Based on the symptoms and the ECG, along with the computer interpretation, EMS alerted the ED that they were bringing in a cath-lab candidate.

ED evaluation
The ED physician met EMS at the door, and called for cath-lab activation immediately. The patient was clearly in severe pain (he would eventually receive a total of 65 mg of morphine in the ED), with waves of sweat rolling off his face and chest. In addition to the severe chest pain, he also described numbness and weakness in his left leg, despite moving it as he writhed in pain on the stretcher.

An ECG was obtained in the ED:

Also a chest x-ray:

The ED physician had a brief conversation with the interventional cardiologist, who asked that the patient be started on the anti-platelet drug prasugrel while he started speeding on his way to the hospital at warp factor 9.  He had viewed an image of the EMS ECG on his smartphone, and thought that a diagnosis of STEMI was likely as well.

Now, you might suspect this patient did not end up having a STEMI, or else why would I post the case?

Where, then, did the patient end up? Cath lab? ICU? "Other?"

Subsequent course
The patient's appearance was "sicker than the ECG," and suggested an alternate diagnosis. An echocardiogram suggested widening of the aortic root. An emergent CT angiogram of the chest was performed before the cath lab was ready.

The diagnosis of a type A aortic dissection, extending from the carotid arteries down to the left iliac, was made based on the CT.

Labetalol and nitroprusside were started to control his blood pressure, and the patient was taken to the OR by cardiothoracic surgery.

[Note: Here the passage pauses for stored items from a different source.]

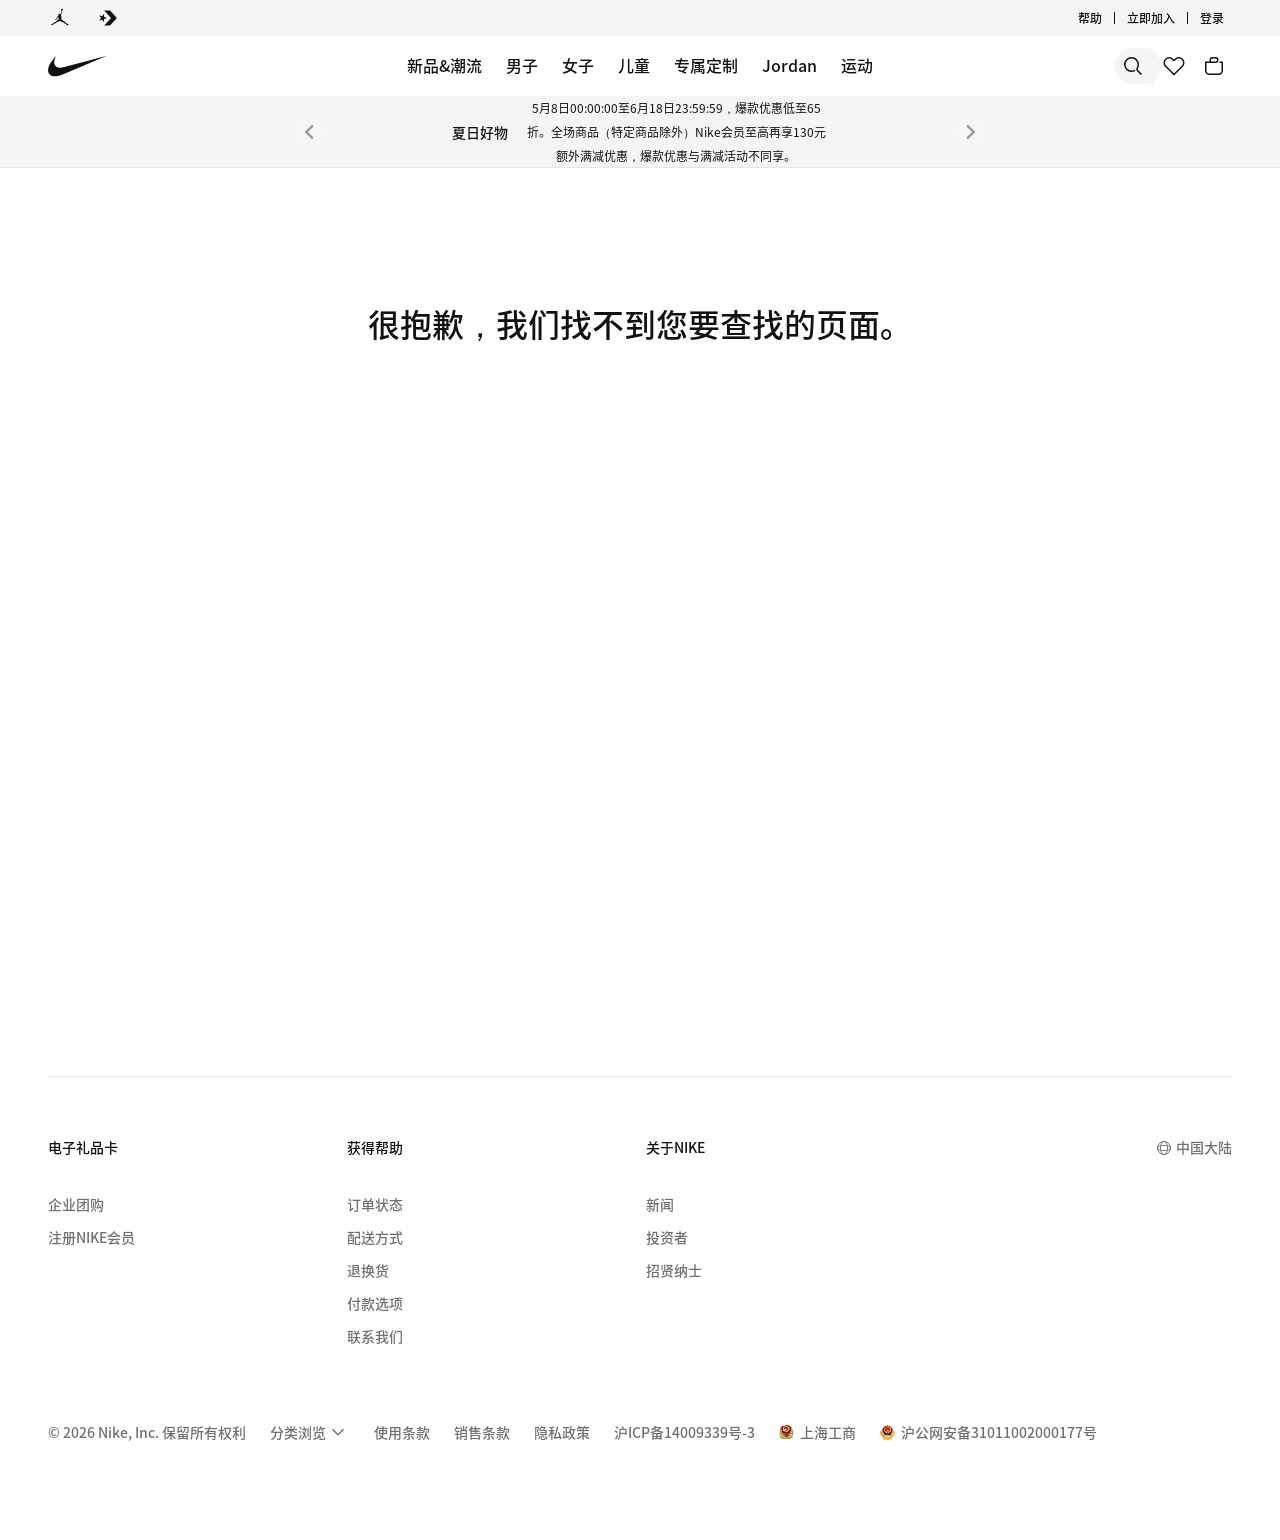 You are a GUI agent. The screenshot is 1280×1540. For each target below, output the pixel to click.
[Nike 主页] (77, 66)
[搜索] (990, 66)
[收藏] (1174, 66)
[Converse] (108, 18)
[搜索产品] (1070, 66)
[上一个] (309, 132)
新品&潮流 (444, 65)
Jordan (789, 65)
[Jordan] (60, 18)
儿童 (634, 65)
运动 (857, 65)
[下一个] (971, 132)
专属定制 (706, 65)
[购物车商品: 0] (1214, 66)
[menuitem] (310, 1432)
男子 (522, 65)
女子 (578, 65)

So, what about the ECG and the "STEMI?"
There is no prior ECG available for comparison, but the ST and T wave abnormalities found on the EMS tracing were stable during the initial hospital course. This suggests that there was no active cardiac ischemia.

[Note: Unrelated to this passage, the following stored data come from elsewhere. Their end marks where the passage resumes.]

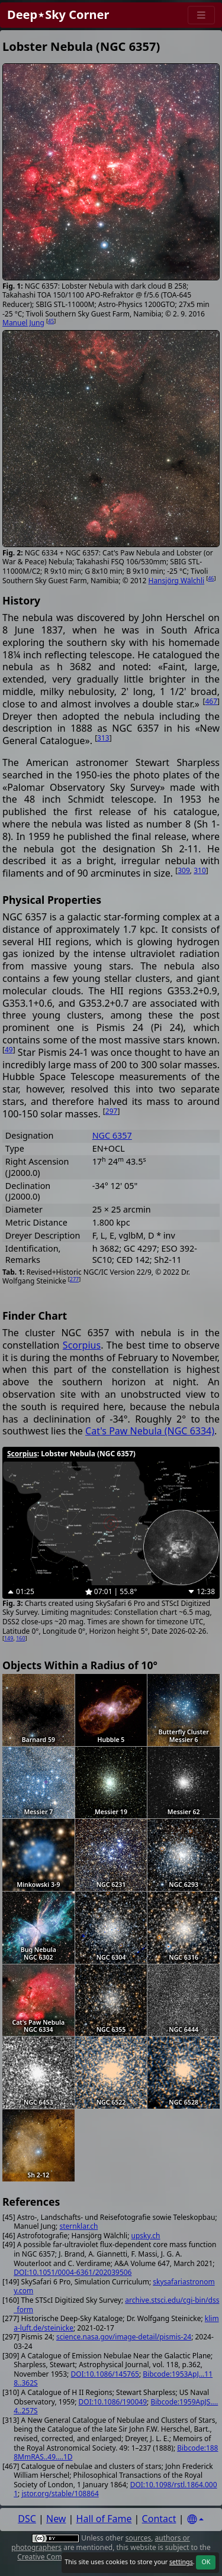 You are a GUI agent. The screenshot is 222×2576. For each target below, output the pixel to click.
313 (103, 738)
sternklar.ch (78, 2226)
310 (200, 870)
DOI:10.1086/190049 (113, 2402)
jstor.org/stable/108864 (59, 2493)
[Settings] (195, 2519)
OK (205, 2562)
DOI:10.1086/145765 (104, 2374)
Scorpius (82, 1345)
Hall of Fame (104, 2518)
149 (8, 1638)
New (56, 2518)
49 (9, 1050)
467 (211, 701)
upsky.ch (145, 2236)
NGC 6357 (112, 1135)
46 (211, 578)
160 (20, 1638)
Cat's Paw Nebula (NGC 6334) (149, 1430)
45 (51, 321)
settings (181, 2562)
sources (138, 2538)
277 (74, 1279)
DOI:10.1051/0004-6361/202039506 (72, 2272)
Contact (159, 2518)
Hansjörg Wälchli (177, 581)
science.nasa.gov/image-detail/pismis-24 (123, 2337)
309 (184, 870)
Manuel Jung (23, 323)
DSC (27, 2518)
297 (111, 1111)
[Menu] (201, 15)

Probably, the ST elevation in the anterior leads was likely a repolarization effect, secondary to left ventricular hypertrophy (LVH), a very common STEMI mimic. LVH is typically caused by chronic hypertension, a well-established risk factor for aortic dissection.

Can we use the ECG to diagnose aortic dissection?
Probably not. The diagnostic standard will remain the CT scan, given the excellent visualization.

But are there some ECG findings that could suggest aortic dissection? A recent study provides some answers.

A 2010 study looked at 159 patients with a diagnosis of dissection, and classified the ECGs they found in various ways. Most importantly, they looked at both acute and chronic changes.

Just as seen in our patient, LVH due to long-standing hypertension was fairly common, around 10%. We would expect this ECG finding to be chronic, however, and evident on prior ECGs. Curiously, this patient also had sinus bradycardia, which was seen in 11.3% of the study patients. It isn't clear what this is caused by.

What about the 8.2% of patients that had acute ST elevation? How do we avoid sending these patients to the cath lab, or giving them heparin or other anticoagulants?

First off, aortic dissection is rare, and ST elevation is overwhelmingly more likely to be due to a "true STEMI" than a dissection. Second, a dissection will typically have an abrupt onset, with "ripping" pain radiating through to the back. Since a dissection can propagate up the carotid or vertebral arteries, you can find stroke symptoms along with the chest pain. Similarly, as the dissection can extend into other arteries, there may be ischemia of the arms or legs, along with pulse deficits.

Third, dissection will infrequently cause ST segment elevation due to occlusion of a coronary artery as the dissecting layer spreads towards the aortic root.  The right coronary artery is usually taught as being the one most commonly affected, and the study supports this; over half of the patients with ST elevation had those elevations in the inferior region, supplied by the right coronary. Unfortunately, a number of other patients had left main coronary occlusions, and the ECG findings were much more variable with those.

The Bottom Line
It isn't always a straight-forward STEMI, even if the computer is telling you so!